Comment se procurer ces vivres en quantité suffisante, si le commerce des
grains restait libre, c’est-à-dire livré à l’incertitude et à la malveillance
? Il ne pouvait plus être question de supprimer la réglementation ni la taxe.
Au contraire, il fallait renforcer l’une et l’autre, car le décret du 9 août
sur les greniers d’abondance ne pourrait entrer en vigueur que dans plusieurs
mois, et ce décret avait besoin d’être complété. Oh réquisitionnai ! les
hommes pour les jeter aux frontières, comment aurait-on hésité à
réquisitionner les denrées nécessaires à leur subsistance ? Dès le
9 août, Saint-Just avait proposé à la Convention d’approvisionner désormais
les armées à l’aidé de la réquisition. Tous les cultivateurs seraient tenus
de verser dans les magasins nationaux une partie de leur récolte, qui leur
serait payée au maximum. Ceux qui cultiveraient 5 arpents verseraient un
quintal et un quintal supplémentaire par 5 arpents de plus. Une indemnité de 5
sous par livre et par quintal leur serait en outre allouée pour frais de
transport. La Convention, qui espérait encore, à ce moment-là, rapporter le
maximum — elle venait de voter le jour même le décret sur les greniers
d’abondance —, ajourna la proposition de Saint-Just. Mais elle ne tarda pas à
être entraînée dans la voie qu’il avait indiquée.
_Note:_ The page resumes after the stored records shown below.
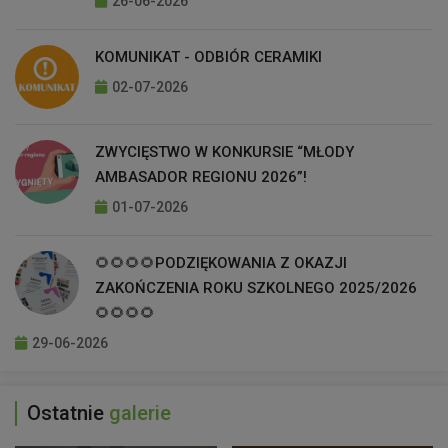
26-06-2026
KOMUNIKAT - ODBIÓR CERAMIKI
02-07-2026
ZWYCIĘSTWO W KONKURSIE “MŁODY
AMBASADOR REGIONU 2026”!
01-07-2026
🌻🌻🌻🌻PODZIĘKOWANIA Z OKAZJI
ZAKOŃCZENIA ROKU SZKOLNEGO 2025/2026
🌻🌻🌻🌻
29-06-2026
Ostatnie
galerie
Quatre
jours plus tard, le 12 août, quand les délégués des assemblées primaires
réclamèrent la levée en masse, Couthon demanda qu’on décrétât le principe que
« tous les grains de l’année, de quelque qualité qu’ils soient, sont sous la
main de la nation, a la charge pour elle de payer le prix au taux fixe par la
loi ». La Convention renvoya toutes les mesures d’exécution au Comité de
Salut public. Le même jour, aux Jacobins, un ami de Danton, Dufourny, avait
demandé, lui aussi, la réquisition générale de la récolte. LA RÉQUISITION GÉNÉRALE. Le 14
août, le Comité de Salut public, par l’organe de Barère, donna son adhésion à
la grande mesure demandée par les Jacobins et les délégués des assemblées
primaires. II rappela les réquisitions que les troupes prussiennes et
autrichiennes avaient ordonnées en Champagne lors de l’invasion de l’année
précédente : « Les hommes, les subsistances, les trésors que vous avez donnés
à la réquisition brutale de la cavalerie autrichienne, vous les refuseriez à
la touchante invitation de la patrie éplorée ! » Il fit voter un décret qui
déléguait dans les départements 18 représentants chargés d’organiser la levée
en masse « par des réquisitions d’hommes, d’armes, de subsistances, de
fourrages et de chevaux ». Quelques minutes plus tard, la Convention
adjoignit Carnot et Prieur de la Côte-d’Or, son ami, au Comité de Salut
public, et elle vota un nouveau décret qui ordonnait aux corps administratifs
de faire procéder au battage des grains par tous les moyens légaux et
d’accélérer le recensement général déjà décrété par la loi du 4 mai[6]. Le
lendemain, 15 août, le même Barère faisait encore voter un décret qui
autorisait les représentants du peuple à approvisionner Paris par la voie des
réquisitions. C’était ce qu’avaient demandé Collot d’Herbois et Isoré. Les
cultivateurs des départements voisins de la capitale seraient tenus de livrer
4 quintaux de grains par charrue, à peine d’arrestation des contrevenants et
de confiscation des denrées non livrées. Ce moyen avait déjà été employé, au
dire de Barère, par les représentants à l’armée du Rhin. Ceux-ci avaient
requis les communes à apporter 100.000 quintaux à l'armée et les 100.000
quintaux avaient été livrés dans les 24 heures. Il
était tentant d’étendre à toute la France la mesure particulière ordonnée
pour approvisionner Paris. Le 17 août, Dornier reprit le projet de Saint-Just
sur la réquisition générale de la récolte. II proposa, au nom du comité des
subsistances militaires, d’obliger tous les cultivateurs à fournir deux
quintaux de grains par 5 arpents cultivés. (Saint-Just avait proposé un
quintal seulement par 5 arpents). Cette fois, une discussion s’engagea.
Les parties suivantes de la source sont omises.